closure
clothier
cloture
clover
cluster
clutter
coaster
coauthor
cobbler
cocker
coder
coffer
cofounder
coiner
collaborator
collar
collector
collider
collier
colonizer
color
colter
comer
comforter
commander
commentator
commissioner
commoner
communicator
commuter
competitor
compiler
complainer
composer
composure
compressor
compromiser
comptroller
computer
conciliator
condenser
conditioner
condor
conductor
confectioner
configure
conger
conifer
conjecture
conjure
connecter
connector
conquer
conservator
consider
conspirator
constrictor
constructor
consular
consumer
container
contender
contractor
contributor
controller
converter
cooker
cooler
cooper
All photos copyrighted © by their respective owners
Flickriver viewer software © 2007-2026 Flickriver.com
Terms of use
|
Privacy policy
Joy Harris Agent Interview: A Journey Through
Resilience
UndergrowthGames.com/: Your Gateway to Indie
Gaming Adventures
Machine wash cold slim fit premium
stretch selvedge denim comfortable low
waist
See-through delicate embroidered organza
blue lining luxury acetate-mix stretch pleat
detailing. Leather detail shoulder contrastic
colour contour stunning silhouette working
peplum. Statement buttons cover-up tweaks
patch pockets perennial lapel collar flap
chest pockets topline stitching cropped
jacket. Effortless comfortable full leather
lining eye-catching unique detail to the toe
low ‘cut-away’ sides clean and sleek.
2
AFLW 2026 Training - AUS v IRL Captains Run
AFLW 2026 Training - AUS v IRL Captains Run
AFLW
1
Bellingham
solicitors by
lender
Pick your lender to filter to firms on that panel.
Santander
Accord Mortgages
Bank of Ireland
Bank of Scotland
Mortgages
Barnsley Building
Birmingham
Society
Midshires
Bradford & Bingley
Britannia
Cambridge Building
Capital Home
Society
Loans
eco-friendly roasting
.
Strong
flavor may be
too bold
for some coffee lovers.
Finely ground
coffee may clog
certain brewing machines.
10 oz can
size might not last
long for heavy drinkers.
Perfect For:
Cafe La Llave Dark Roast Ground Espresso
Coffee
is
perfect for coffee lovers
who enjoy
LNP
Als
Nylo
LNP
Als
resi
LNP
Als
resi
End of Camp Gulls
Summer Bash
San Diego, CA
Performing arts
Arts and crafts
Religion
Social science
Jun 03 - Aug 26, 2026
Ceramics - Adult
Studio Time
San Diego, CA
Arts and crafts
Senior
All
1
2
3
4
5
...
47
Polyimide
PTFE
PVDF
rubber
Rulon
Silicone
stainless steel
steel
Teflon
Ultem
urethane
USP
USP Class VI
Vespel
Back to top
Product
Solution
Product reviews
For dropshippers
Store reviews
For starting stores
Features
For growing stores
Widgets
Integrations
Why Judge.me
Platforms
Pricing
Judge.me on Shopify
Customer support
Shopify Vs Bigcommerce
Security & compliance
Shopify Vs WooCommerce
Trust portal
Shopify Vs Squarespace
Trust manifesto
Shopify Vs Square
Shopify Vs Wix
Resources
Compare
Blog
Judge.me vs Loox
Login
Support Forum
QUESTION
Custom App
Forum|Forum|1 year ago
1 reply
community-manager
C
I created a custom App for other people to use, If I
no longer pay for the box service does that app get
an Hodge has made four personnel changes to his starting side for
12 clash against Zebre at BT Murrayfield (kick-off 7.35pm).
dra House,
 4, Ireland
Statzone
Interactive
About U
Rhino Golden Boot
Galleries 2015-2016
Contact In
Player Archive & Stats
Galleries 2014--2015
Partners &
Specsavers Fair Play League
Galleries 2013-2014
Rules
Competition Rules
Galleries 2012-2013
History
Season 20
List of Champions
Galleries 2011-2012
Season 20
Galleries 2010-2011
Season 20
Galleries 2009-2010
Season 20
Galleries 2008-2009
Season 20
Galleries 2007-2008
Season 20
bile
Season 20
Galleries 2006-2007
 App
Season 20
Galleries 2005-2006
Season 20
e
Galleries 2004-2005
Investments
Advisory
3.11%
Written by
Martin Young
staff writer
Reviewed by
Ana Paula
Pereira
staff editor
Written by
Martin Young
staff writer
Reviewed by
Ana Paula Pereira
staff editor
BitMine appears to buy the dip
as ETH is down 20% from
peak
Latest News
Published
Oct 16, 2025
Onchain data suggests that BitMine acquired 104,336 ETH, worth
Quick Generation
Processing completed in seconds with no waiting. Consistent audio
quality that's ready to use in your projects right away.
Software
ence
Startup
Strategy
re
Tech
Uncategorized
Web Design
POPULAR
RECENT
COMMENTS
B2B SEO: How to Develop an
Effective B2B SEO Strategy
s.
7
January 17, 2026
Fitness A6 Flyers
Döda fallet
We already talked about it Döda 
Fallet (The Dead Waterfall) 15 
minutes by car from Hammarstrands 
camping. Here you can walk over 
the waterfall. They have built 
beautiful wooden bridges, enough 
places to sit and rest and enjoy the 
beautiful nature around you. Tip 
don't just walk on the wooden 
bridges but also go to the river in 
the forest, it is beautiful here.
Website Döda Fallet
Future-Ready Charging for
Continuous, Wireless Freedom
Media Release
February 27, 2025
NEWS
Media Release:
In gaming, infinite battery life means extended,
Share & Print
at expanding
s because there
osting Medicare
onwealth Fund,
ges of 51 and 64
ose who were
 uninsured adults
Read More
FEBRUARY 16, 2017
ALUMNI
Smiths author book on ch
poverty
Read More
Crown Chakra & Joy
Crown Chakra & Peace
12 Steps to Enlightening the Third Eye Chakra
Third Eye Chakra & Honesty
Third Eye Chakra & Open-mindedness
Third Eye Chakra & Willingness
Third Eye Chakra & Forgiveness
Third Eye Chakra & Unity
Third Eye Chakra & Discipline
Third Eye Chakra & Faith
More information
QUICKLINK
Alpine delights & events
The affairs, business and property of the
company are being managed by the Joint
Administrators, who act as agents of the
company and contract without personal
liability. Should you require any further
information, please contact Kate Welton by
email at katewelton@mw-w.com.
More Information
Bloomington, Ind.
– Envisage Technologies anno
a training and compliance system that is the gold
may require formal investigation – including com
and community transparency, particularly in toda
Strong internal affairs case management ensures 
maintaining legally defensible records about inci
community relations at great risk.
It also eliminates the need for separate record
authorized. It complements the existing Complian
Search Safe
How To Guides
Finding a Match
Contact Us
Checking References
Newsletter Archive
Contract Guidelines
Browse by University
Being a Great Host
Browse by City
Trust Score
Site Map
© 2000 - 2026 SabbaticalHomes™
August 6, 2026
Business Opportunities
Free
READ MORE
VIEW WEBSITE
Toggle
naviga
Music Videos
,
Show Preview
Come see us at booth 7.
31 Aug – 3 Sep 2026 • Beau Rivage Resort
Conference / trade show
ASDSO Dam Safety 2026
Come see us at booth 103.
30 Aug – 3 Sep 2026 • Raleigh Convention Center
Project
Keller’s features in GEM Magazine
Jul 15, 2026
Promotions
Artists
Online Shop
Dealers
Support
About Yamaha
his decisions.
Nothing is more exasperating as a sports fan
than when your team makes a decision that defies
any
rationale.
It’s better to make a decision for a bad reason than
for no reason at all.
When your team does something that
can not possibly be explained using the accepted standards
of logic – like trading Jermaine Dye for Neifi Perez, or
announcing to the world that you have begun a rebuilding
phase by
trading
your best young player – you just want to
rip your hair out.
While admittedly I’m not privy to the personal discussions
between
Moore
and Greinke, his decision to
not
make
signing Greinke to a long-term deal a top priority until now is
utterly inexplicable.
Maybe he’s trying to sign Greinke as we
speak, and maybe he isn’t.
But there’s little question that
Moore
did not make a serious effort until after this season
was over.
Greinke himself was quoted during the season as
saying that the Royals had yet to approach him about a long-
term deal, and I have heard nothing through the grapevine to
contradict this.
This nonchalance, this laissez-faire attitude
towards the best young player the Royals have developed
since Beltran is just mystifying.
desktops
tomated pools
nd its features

_Problem to work on_:
Where the string "until" occurs in a line of the material above, copy the whole line.

_Answer to this exercise_:
signing Greinke to a long-term deal a top priority until now is
did not make a serious effort until after this season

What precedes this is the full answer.